[Opening PROVIDED MATERIAL section]

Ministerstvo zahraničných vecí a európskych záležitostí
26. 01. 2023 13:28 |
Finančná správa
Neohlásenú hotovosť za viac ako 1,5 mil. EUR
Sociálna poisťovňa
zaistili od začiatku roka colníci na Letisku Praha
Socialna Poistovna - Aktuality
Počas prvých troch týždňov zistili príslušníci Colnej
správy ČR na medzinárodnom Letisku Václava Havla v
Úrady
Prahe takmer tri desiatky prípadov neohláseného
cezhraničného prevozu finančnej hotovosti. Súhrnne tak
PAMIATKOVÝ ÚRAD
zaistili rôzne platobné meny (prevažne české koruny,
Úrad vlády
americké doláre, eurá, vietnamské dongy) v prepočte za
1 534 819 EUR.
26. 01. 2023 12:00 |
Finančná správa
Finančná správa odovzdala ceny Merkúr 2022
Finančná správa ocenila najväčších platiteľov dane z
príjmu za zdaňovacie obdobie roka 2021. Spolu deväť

[Closing PROVIDED MATERIAL section]
[Opening PROVIDED MATERIAL section]

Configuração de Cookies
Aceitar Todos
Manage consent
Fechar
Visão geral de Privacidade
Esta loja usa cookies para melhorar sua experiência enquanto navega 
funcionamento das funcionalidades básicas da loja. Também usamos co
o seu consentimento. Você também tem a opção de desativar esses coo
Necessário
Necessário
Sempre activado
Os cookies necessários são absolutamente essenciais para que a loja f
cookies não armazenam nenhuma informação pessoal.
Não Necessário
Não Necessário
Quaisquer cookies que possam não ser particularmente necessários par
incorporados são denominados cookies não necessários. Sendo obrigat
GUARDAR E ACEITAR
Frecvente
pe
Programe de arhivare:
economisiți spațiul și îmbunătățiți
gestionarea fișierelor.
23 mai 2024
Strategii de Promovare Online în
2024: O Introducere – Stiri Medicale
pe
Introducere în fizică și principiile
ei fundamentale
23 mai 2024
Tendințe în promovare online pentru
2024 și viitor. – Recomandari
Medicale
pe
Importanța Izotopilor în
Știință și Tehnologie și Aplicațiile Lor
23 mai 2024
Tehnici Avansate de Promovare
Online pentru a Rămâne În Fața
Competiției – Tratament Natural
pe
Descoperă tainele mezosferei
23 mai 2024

[Closing PROVIDED MATERIAL section]
[Opening PROVIDED MATERIAL section]

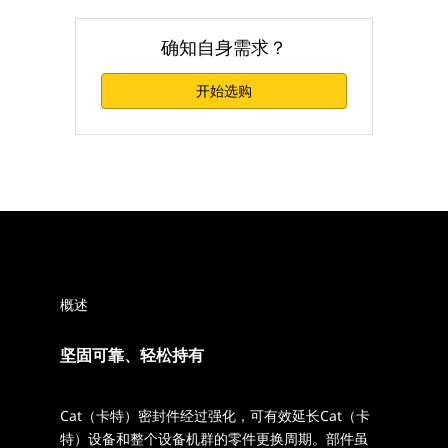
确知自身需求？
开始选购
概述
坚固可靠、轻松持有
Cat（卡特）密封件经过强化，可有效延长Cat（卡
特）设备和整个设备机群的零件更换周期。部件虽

[Closing PROVIDED MATERIAL section]

[HOW TO COMPLETE THIS TASK] Which lines in the records contain the word "necessários"? Copy each one.

[YOUR RESPONSE]
Os cookies necessários são absolutamente essenciais para que a loja f
Quaisquer cookies que possam não ser particularmente necessários par
incorporados são denominados cookies não necessários. Sendo obrigat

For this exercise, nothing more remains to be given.